Task to complete >>
Filter the entries below, keeping only lines with the word "Golftrolley".

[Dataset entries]
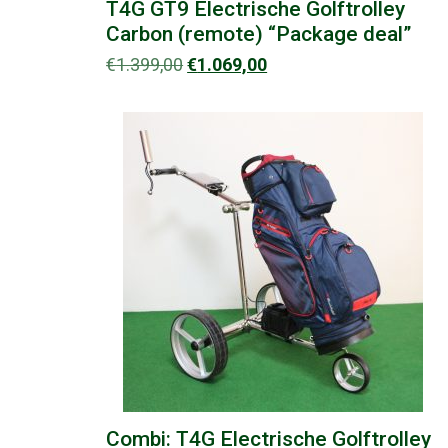
T4G GT9 Electrische Golftrolley
Carbon (remote) “Package deal”
Oorspronkelijke
Huidige
€
1.399,00
€
1.069,00
prijs
prijs
was:
is:
€1.399,00.
€1.069,00.
Combi: T4G Electrische Golftrolley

Answer to this exercise >>
T4G GT9 Electrische Golftrolley
Combi: T4G Electrische Golftrolley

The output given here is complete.